» EXERCISE INPUTS:
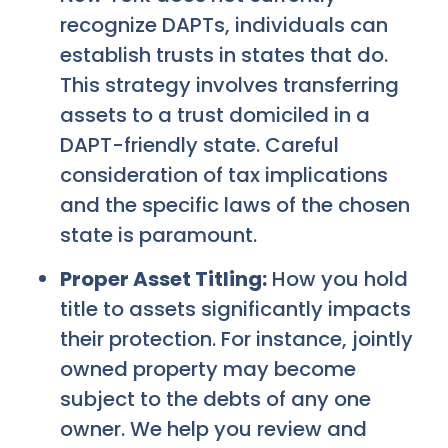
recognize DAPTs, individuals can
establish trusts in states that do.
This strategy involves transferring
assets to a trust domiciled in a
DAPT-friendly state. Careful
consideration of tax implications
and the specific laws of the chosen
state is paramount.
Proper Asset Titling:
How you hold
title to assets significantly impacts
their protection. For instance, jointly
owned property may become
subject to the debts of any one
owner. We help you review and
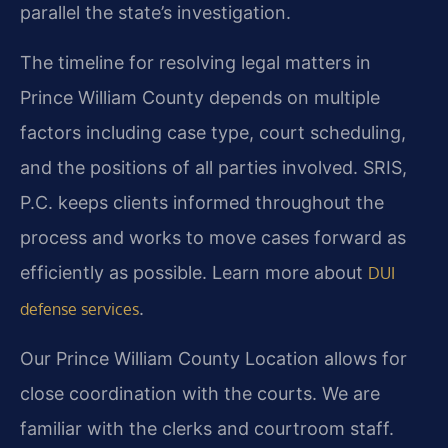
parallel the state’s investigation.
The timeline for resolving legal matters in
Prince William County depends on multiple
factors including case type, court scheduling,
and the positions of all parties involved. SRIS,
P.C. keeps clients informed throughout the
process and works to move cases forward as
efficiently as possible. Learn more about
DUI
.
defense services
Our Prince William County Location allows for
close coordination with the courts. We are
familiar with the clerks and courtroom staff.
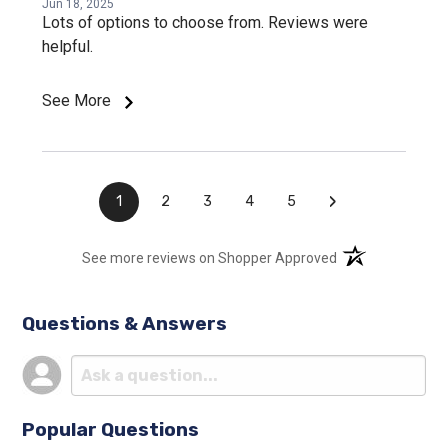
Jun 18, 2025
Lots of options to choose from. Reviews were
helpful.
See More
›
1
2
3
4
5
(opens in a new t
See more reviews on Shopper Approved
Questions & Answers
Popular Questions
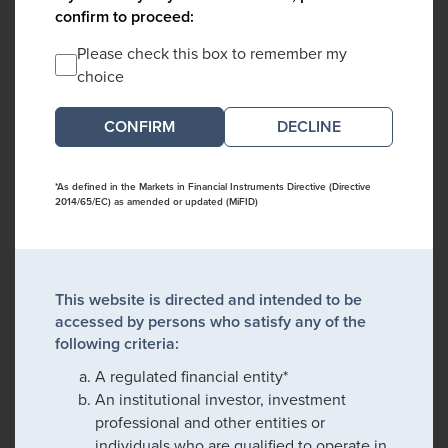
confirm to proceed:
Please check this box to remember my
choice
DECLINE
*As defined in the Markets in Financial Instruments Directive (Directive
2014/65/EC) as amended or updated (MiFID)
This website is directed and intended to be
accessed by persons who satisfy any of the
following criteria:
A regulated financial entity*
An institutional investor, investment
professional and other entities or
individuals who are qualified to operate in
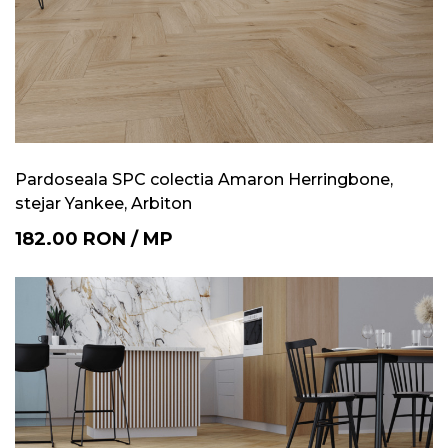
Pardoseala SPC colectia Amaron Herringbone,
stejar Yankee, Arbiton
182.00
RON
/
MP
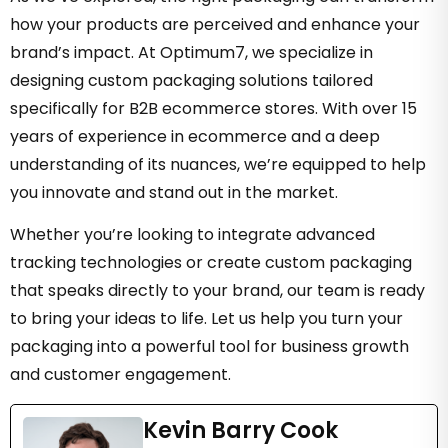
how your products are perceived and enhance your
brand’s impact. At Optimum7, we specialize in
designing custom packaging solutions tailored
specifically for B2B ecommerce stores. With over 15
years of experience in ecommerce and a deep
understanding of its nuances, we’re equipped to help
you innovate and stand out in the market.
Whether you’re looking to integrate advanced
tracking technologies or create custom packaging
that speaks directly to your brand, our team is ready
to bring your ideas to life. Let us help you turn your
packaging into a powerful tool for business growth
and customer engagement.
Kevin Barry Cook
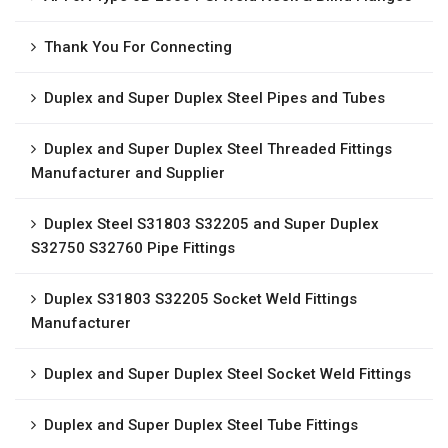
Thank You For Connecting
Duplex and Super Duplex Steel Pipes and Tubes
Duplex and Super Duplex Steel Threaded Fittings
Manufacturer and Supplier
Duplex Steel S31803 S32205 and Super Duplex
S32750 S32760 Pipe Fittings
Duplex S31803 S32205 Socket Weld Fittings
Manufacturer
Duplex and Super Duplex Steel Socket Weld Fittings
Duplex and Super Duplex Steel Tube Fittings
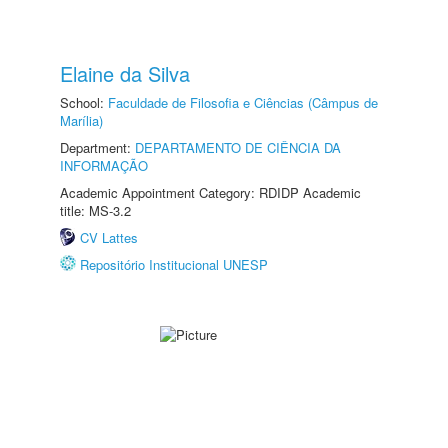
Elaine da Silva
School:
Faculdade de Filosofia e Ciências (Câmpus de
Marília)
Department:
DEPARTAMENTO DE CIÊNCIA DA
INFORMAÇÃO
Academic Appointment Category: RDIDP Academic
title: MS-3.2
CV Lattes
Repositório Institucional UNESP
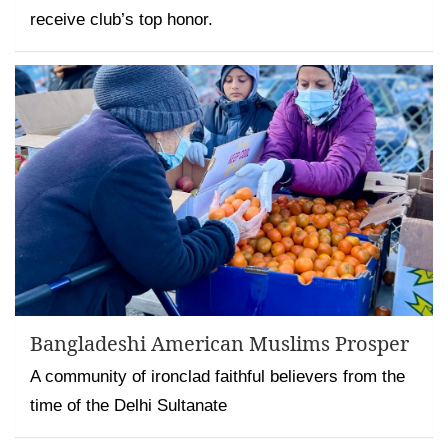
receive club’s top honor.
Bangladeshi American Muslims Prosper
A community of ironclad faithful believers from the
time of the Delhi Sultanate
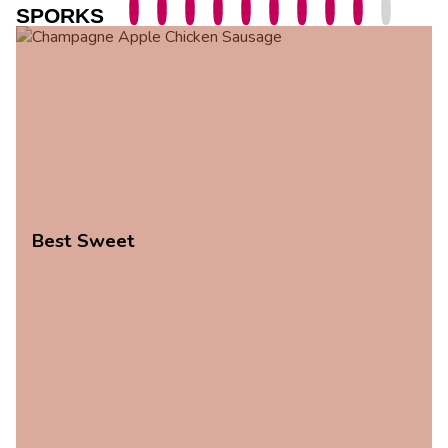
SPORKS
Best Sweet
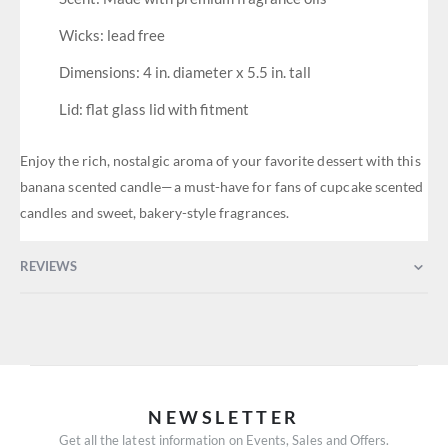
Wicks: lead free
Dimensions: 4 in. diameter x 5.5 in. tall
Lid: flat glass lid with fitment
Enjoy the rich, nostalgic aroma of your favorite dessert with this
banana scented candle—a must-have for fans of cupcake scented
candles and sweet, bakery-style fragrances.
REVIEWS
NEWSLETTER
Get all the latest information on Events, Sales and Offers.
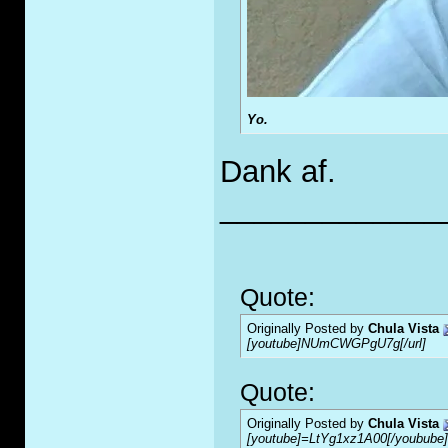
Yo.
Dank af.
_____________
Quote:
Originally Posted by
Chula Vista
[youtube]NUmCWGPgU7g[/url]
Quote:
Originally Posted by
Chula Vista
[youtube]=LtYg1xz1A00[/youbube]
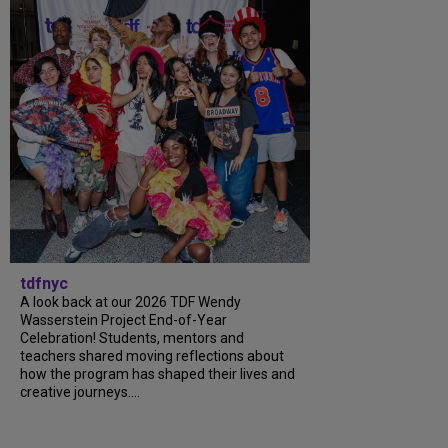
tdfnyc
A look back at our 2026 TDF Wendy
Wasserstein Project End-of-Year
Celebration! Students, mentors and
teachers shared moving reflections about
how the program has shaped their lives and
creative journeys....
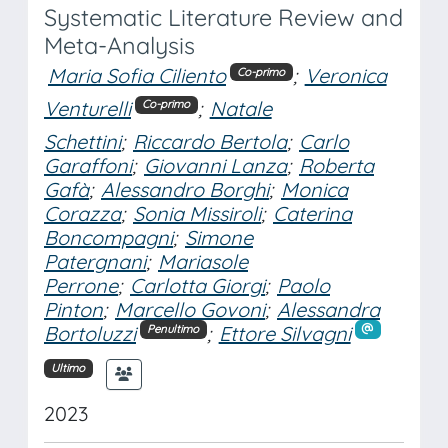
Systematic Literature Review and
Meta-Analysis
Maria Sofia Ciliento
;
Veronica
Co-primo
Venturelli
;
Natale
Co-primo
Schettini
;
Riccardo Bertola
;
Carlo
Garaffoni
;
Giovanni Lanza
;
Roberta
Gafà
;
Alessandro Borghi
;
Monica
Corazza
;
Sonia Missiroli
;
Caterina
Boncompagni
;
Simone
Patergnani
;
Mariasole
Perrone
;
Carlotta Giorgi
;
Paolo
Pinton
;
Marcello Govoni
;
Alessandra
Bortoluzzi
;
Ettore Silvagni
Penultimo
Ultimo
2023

» WHAT NEEDS TO BE DONE: Only the text of the material belongs in your copy, which must match the original exactly.

» OUTPUT BELOW:
recognize DAPTs, individuals can
establish trusts in states that do.
This strategy involves transferring
assets to a trust domiciled in a
DAPT-friendly state. Careful
consideration of tax implications
and the specific laws of the chosen
state is paramount.
Proper Asset Titling:
How you hold
title to assets significantly impacts
their protection. For instance, jointly
owned property may become
subject to the debts of any one
owner. We help you review and
parallel the state’s investigation.
The timeline for resolving legal matters in
Prince William County depends on multiple
factors including case type, court scheduling,
and the positions of all parties involved. SRIS,
P.C. keeps clients informed throughout the
process and works to move cases forward as
efficiently as possible. Learn more about
DUI
.
defense services
Our Prince William County Location allows for
close coordination with the courts. We are
familiar with the clerks and courtroom staff.
Jun 18, 2025
Lots of options to choose from. Reviews were
helpful.
See More
›
1
2
3
4
5
(opens in a new t
See more reviews on Shopper Approved
Questions & Answers
Popular Questions
confirm to proceed:
Please check this box to remember my
choice
DECLINE
*As defined in the Markets in Financial Instruments Directive (Directive
2014/65/EC) as amended or updated (MiFID)
This website is directed and intended to be
accessed by persons who satisfy any of the
following criteria:
A regulated financial entity*
An institutional investor, investment
professional and other entities or
individuals who are qualified to operate in
Pardoseala SPC colectia Amaron Herringbone,
stejar Yankee, Arbiton
182.00
RON
/
MP
how your products are perceived and enhance your
brand’s impact. At Optimum7, we specialize in
designing custom packaging solutions tailored
specifically for B2B ecommerce stores. With over 15
years of experience in ecommerce and a deep
understanding of its nuances, we’re equipped to help
you innovate and stand out in the market.
Whether you’re looking to integrate advanced
tracking technologies or create custom packaging
that speaks directly to your brand, our team is ready
to bring your ideas to life. Let us help you turn your
packaging into a powerful tool for business growth
and customer engagement.
Kevin Barry Cook
Thank You For Connecting
Duplex and Super Duplex Steel Pipes and Tubes
Duplex and Super Duplex Steel Threaded Fittings
Manufacturer and Supplier
Duplex Steel S31803 S32205 and Super Duplex
S32750 S32760 Pipe Fittings
Duplex S31803 S32205 Socket Weld Fittings
Manufacturer
Duplex and Super Duplex Steel Socket Weld Fittings
Duplex and Super Duplex Steel Tube Fittings
Elaine da Silva
School:
Faculdade de Filosofia e Ciências (Câmpus de
Marília)
Department:
DEPARTAMENTO DE CIÊNCIA DA
INFORMAÇÃO
Academic Appointment Category: RDIDP Academic
title: MS-3.2
CV Lattes
Repositório Institucional UNESP
receive club’s top honor.
Bangladeshi American Muslims Prosper
A community of ironclad faithful believers from the
time of the Delhi Sultanate
SPORKS
Best Sweet
Wicks: lead free
Dimensions: 4 in. diameter x 5.5 in. tall
Lid: flat glass lid with fitment
Enjoy the rich, nostalgic aroma of your favorite dessert with this
banana scented candle—a must-have for fans of cupcake scented
candles and sweet, bakery-style fragrances.
REVIEWS
NEWSLETTER
Get all the latest information on Events, Sales and Offers.
Yo.
Dank af.
_____________
Quote:
Originally Posted by
Chula Vista
[youtube]NUmCWGPgU7g[/url]
Quote:
Originally Posted by
Chula Vista
[youtube]=LtYg1xz1A00[/youbube]
tdfnyc
A look back at our 2026 TDF Wendy
Wasserstein Project End-of-Year
Celebration! Students, mentors and
teachers shared moving reflections about
how the program has shaped their lives and
creative journeys....
Systematic Literature Review and
Meta-Analysis
Maria Sofia Ciliento
;
Veronica
Co-primo
Venturelli
;
Natale
Co-primo
Schettini
;
Riccardo Bertola
;
Carlo
Garaffoni
;
Giovanni Lanza
;
Roberta
Gafà
;
Alessandro Borghi
;
Monica
Corazza
;
Sonia Missiroli
;
Caterina
Boncompagni
;
Simone
Patergnani
;
Mariasole
Perrone
;
Carlotta Giorgi
;
Paolo
Pinton
;
Marcello Govoni
;
Alessandra
Bortoluzzi
;
Ettore Silvagni
Penultimo
Ultimo
2023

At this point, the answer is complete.